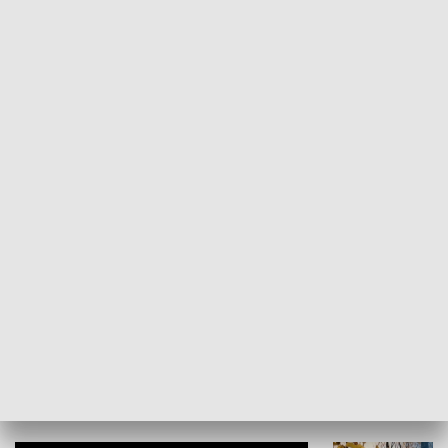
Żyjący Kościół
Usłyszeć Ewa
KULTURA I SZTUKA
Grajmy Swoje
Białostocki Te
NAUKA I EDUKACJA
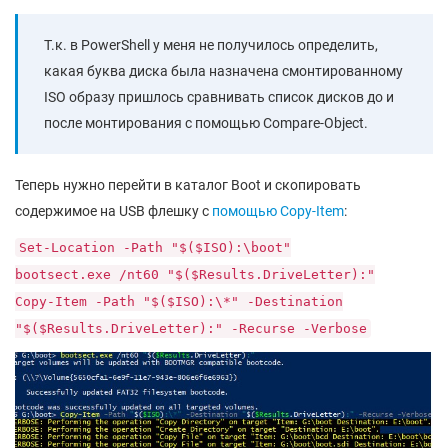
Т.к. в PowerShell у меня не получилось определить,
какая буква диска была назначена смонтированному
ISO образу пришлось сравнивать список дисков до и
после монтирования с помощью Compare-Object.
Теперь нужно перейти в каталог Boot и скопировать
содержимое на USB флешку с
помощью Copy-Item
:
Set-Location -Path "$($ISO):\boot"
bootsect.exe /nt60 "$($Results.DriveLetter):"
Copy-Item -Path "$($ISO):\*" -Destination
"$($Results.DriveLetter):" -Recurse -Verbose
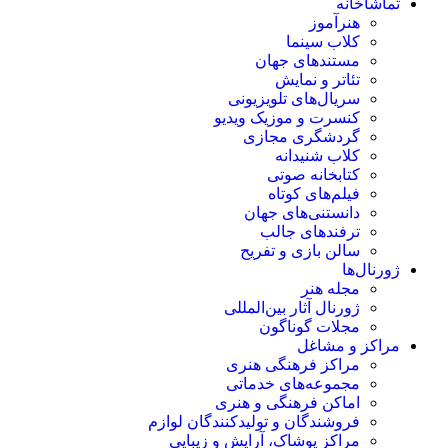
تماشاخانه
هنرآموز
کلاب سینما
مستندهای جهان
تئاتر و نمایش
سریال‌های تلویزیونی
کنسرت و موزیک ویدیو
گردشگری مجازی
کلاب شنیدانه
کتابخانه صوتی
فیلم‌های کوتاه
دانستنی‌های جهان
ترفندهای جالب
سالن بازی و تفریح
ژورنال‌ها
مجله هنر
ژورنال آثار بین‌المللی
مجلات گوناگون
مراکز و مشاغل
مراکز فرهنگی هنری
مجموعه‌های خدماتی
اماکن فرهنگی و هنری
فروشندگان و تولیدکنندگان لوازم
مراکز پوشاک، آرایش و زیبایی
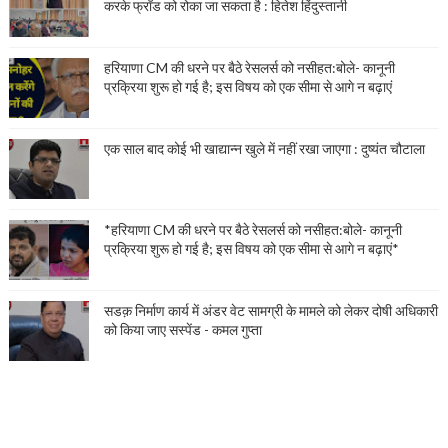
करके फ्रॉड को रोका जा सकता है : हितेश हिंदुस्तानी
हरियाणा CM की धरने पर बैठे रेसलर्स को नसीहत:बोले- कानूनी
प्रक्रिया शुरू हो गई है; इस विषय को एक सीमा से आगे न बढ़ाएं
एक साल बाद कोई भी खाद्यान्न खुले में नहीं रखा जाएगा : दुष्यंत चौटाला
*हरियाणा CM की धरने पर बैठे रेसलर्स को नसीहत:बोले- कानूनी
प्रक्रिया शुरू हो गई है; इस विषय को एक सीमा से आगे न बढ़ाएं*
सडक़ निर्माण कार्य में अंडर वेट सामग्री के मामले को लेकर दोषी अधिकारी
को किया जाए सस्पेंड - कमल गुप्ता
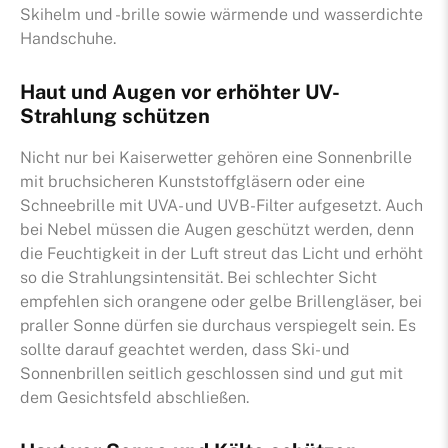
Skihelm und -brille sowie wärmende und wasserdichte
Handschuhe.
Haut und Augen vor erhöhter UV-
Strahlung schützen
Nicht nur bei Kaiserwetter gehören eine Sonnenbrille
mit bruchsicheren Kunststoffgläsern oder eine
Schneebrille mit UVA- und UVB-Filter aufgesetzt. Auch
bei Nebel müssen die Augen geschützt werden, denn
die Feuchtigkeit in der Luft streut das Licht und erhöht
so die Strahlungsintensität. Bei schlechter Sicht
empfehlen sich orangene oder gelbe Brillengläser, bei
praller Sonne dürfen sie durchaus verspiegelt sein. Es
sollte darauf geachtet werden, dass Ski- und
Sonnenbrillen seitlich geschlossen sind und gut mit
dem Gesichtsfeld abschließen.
###
ASSIGNMENT :: What should be set down is every line from the opening of the records through the line that contains "Теперь нужно перейти", exactly, with pictures left out.

WRITTEN SOLUTION ::
Żyjący Kościół
Usłyszeć Ewa
KULTURA I SZTUKA
Grajmy Swoje
Białostocki Te
NAUKA I EDUKACJA
Т.к. в PowerShell у меня не получилось определить,
какая буква диска была назначена смонтированному
ISO образу пришлось сравнивать список дисков до и
после монтирования с помощью Compare-Object.
Теперь нужно перейти в каталог Boot и скопировать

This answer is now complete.